What we witness at Loktak is the inroad made by not only by western ideas but also by technology, which in fact is implemented by the state. Simmering voices of resistance have emerged against the Loktak Protection Act. The Government while denying the affected people a place for their voice, which they raised in response to the disturbances to their life, work and deportment, has also horrendously misrecognised these voices. They are now framed within the volt of state’s own language and categorized as anti-development, anti-government and anti-state. In this habitual framing, the victims are now identified as a security threat, not as ones demanding their rightful places. Within this order, also developing is a body of legalities and illegalities. Loktak is now more than a lake. It has already transgressed the nature that it was once lovingly understood with. It has been now metamorphosed into something that closely looks like an economy of “illegality” built around to check anti-government and anti-state elements. Cleaning the Loktak is cleaning these elements off, not about saving a heritage.
Finally, can a Loktak centric approach save Loktak? Definitely no.

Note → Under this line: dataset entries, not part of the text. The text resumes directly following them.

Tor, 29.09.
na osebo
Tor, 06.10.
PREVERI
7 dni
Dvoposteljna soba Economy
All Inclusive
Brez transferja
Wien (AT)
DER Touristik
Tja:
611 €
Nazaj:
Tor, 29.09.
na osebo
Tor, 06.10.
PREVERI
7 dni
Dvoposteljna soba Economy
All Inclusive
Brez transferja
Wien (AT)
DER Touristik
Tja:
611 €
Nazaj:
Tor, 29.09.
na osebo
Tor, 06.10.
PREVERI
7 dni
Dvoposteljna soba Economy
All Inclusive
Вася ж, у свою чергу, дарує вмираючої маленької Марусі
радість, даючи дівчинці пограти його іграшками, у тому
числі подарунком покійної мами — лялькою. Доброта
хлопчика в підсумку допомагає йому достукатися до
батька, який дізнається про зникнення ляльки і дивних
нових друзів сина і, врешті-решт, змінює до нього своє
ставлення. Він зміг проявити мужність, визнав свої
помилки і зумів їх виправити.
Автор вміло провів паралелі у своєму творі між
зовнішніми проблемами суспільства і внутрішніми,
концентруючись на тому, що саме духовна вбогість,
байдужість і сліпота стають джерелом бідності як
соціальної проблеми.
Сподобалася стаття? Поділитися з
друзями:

In the above sections of this paper, we have identified the holistic approach to environmental concerns followed by our ancestors. To reemphasize, a topical treatment cannot solve the problem of Loktak. Rivers that drain into Loktak need to be identified and dredged on a regular basis. This also demands, identifying the sources of the rivers and routes, so as to undertake afforestation. Prevent erosions; forestation is the only way out not only to control flood but also to prevent siltation. Equally important are the issues of Hydro Project and other multipurpose dams, which have restricted the normal flow rivers and streams. Participation of people is also denied in the Act, for example, one has get permission even to undertake research in the Lake.